Saved data entries
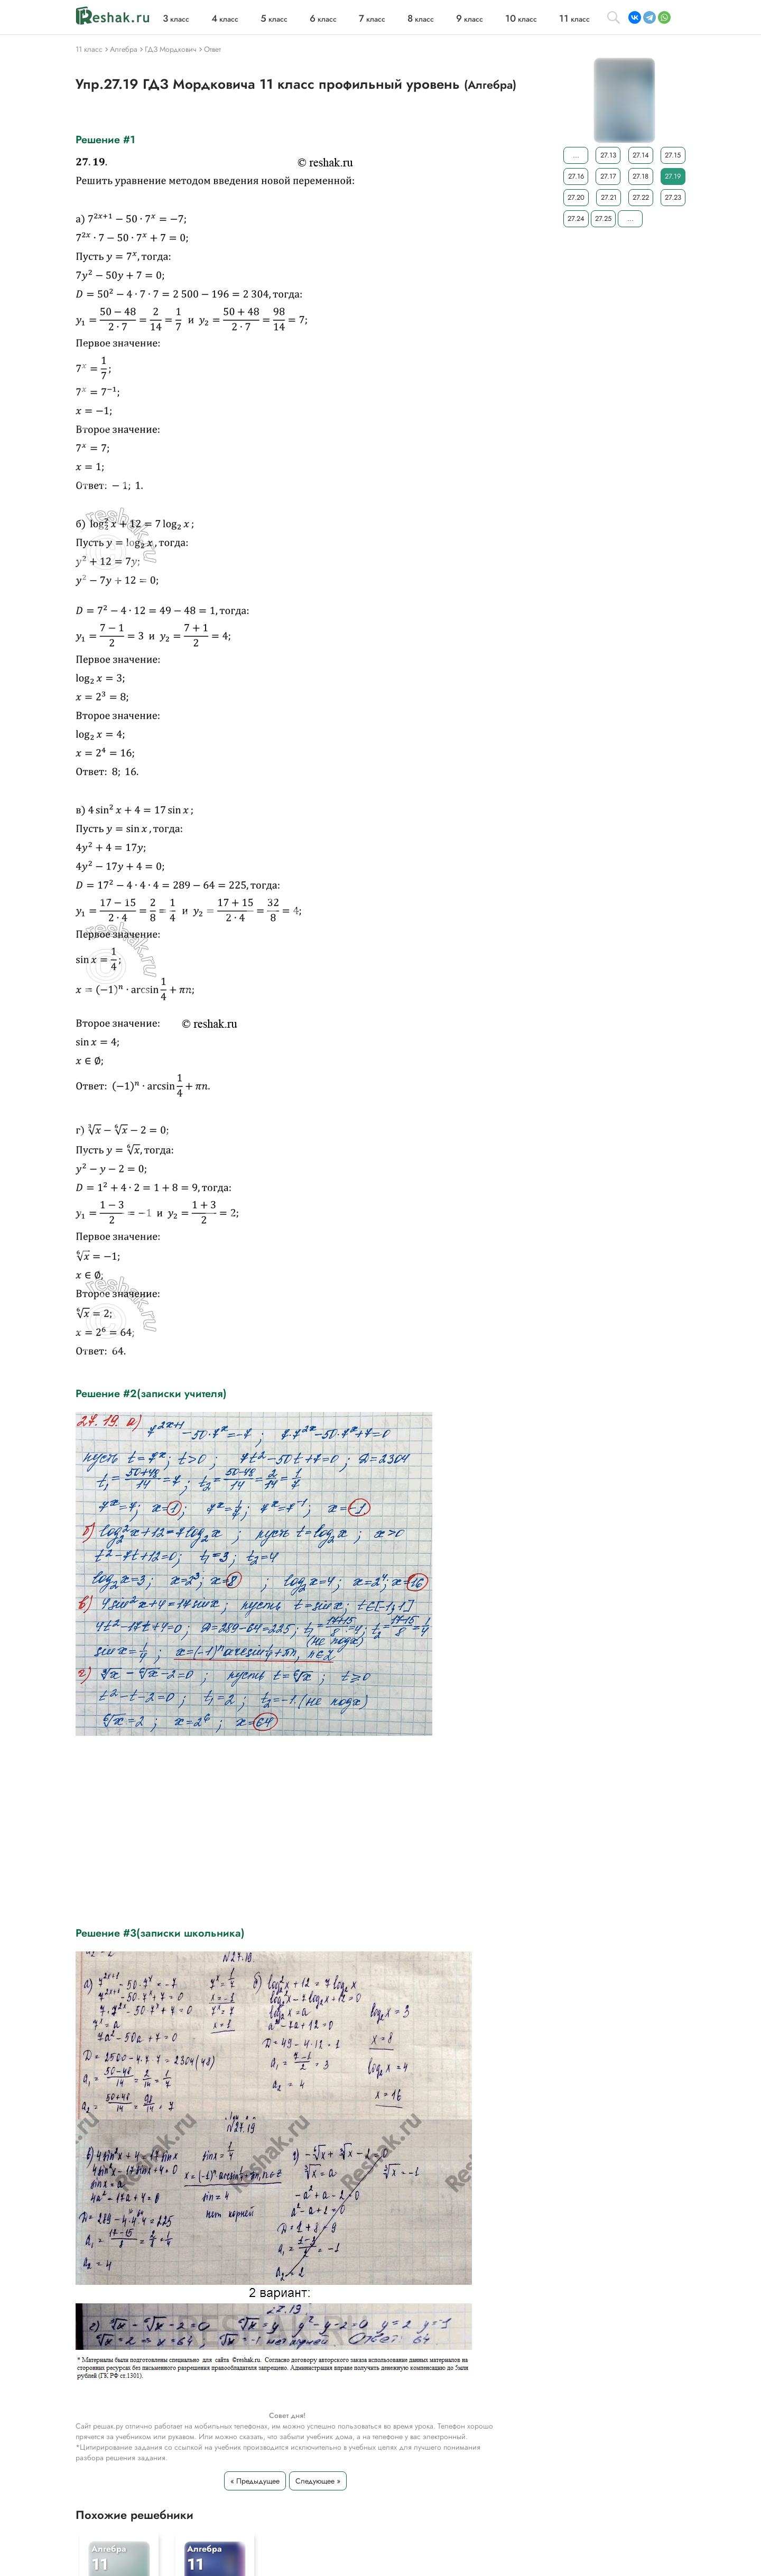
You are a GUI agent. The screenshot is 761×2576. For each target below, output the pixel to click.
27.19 (673, 176)
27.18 (640, 176)
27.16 (576, 176)
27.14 (641, 155)
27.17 (608, 176)
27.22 (641, 197)
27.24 (576, 218)
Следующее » (317, 2481)
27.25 (603, 218)
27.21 (609, 197)
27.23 (673, 197)
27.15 (673, 155)
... (576, 155)
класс (176, 19)
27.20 (576, 197)
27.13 (608, 155)
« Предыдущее (255, 2481)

- Your assignment: Your response should hold only an exact copy of the lines above, from the one containing "27.22 (641, 197)" through the end of the entries.

- Task result:
27.22 (641, 197)
27.24 (576, 218)
Следующее » (317, 2481)
27.25 (603, 218)
27.21 (609, 197)
27.23 (673, 197)
27.15 (673, 155)
... (576, 155)
класс (176, 19)
27.20 (576, 197)
27.13 (608, 155)
« Предыдущее (255, 2481)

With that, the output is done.